Null Pointer Exception during setText

Tried in two version Java aspose.pdf-21.3 and aspose.pdf-21.7
The problem is the same
java.lang.NullPointerException: null at com.aspose.pdf.internal.ms.System.Text.RegularExpressions.java.lj.lI(Unknown Source) at com.aspose.pdf.internal.l57y.lv.lf(Unknown Source) at com.aspose.pdf.internal.l57y.lv.lI(Unknown Source) at com.aspose.pdf.internal.l57y.lv.lj(Unknown Source) at com.aspose.pdf.internal.l57y.lv.lt(Unknown Source) at com.aspose.pdf.TextFragmentAbsorber.lI(Unknown Source) at com.aspose.pdf.TextFragmentAbsorber.lI(Unknown Source) at com.aspose.pdf.TextFragmentAbsorber$4.lI(Unknown Source) at com.aspose.pdf.TextFragmentAbsorber$4.lI(Unknown Source) at com.aspose.pdf.TextSegment$3$1.lI(Unknown Source) at com.aspose.pdf.TextSegment$3$1.lI(Unknown Source) at com.aspose.pdf.TextSegment.lI(Unknown Source) at com.aspose.pdf.TextSegment.lb(Unknown Source) at com.aspose.pdf.TextFragment.lu(Unknown Source) at com.aspose.pdf.TextFragment.setText(Unknown Source)
The code is:
TextFragmentAbsorber textFragmentAbsorber = new TextFragmentAbsorber(pattern); document.getPages().accept(textFragmentAbsorber); TextFragmentCollection textFragmentCollection = textFragmentAbsorber.getTextFragments(); for (TextFragment textFragment : textFragmentCollection) { try { textFragment.setText(replace); } catch (Exception e) { //TODO: remove this catch once the library is fixed - there is weird NPE Log.a(PdfDocumentReplace.class).error(e); } textFragment.getTextState().setBackgroundColor(Color.getYellow()); }
Input patterns and replacement values:
([\w-+]+(?>.[\w]+)@[\w-]+(.[\w]+)(?>.[a-z]{2,}))
anonymous@great.com
[0-9]{3}[-]?[0-9]{2}[-]?[0-9]{4}
111-99-8765
[+]?\d{0,3}[ ]?\d{10}|[+]?\d{0,3}[ ]?(?:\d{3}-){2}\d{4}|[+]?\d{0,3}[ ]?(\d{3})[ ]?\d{3}-?\d{4}
322-233-3223

As you can see, for the last pattern there are two occurrences. The first one is replaced without any problem, but the second one fails to set text, however does not fail to change background color.Input.PNG (18.1 KB)
Output.PNG (13.6 KB)
PdfMaskResult_pure.pdf (451.5 KB)
Sample_pure.pdf (422.2 KB)

The same code works as expected with aspose-pdf-19.11.
How can I know the difference between two versions - 19.11 and 21.7?

@lion.brotzky

Please try the following code with latest version as it is working as expected.

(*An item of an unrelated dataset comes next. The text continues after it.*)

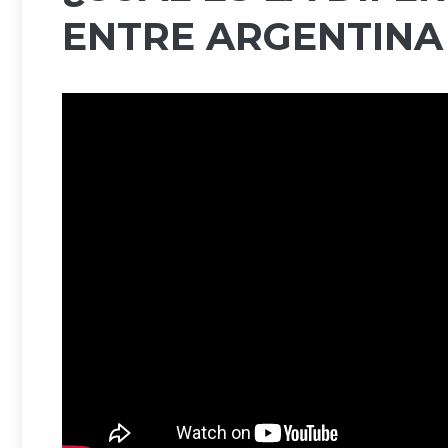
ENTRE ARGENTINA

Document document = new Document(dataDir + "Sample_pure.pdf");
String pattern = "[+]?\\d{0,3}[ ]?\\d{10}|[+]?\\d{0,3}[ ]?(?:\\d{3}-){2}\\d{4}|[+]?\\d{0,3}[ ]?(\\d{3})[ ]?\\d{3}-?\\d{4}";
String replace = "322-233-3223";
TextFragmentAbsorber textFragmentAbsorber = new TextFragmentAbsorber(pattern , new TextSearchOptions(true));
document.getPages().accept(textFragmentAbsorber);
TextFragmentCollection textFragmentCollection = textFragmentAbsorber.getTextFragments();
for (TextFragment textFragment : textFragmentCollection)
{ 
    try 
    { 
        textFragment.setText(replace);
    }
 catch (Exception e) { //TODO: remove this catch once the library is fixed - there is weird NPE Log.a(PdfDocumentReplace.class).error(e); 
 } 
    textFragment.getTextState().setBackgroundColor(Color.getYellow()); 
}
document.save(dataDir + "Sample_pure_replace.pdf");

Sample_pure_replace.pdf (449.1 KB)

I cannot use it as a workaround.
This part works
new TextFragmentAbsorber(pattern , new TextSearchOptions(true));
when pattern is a String, but if pattern is a compiled Pattern from regular expression it still fails.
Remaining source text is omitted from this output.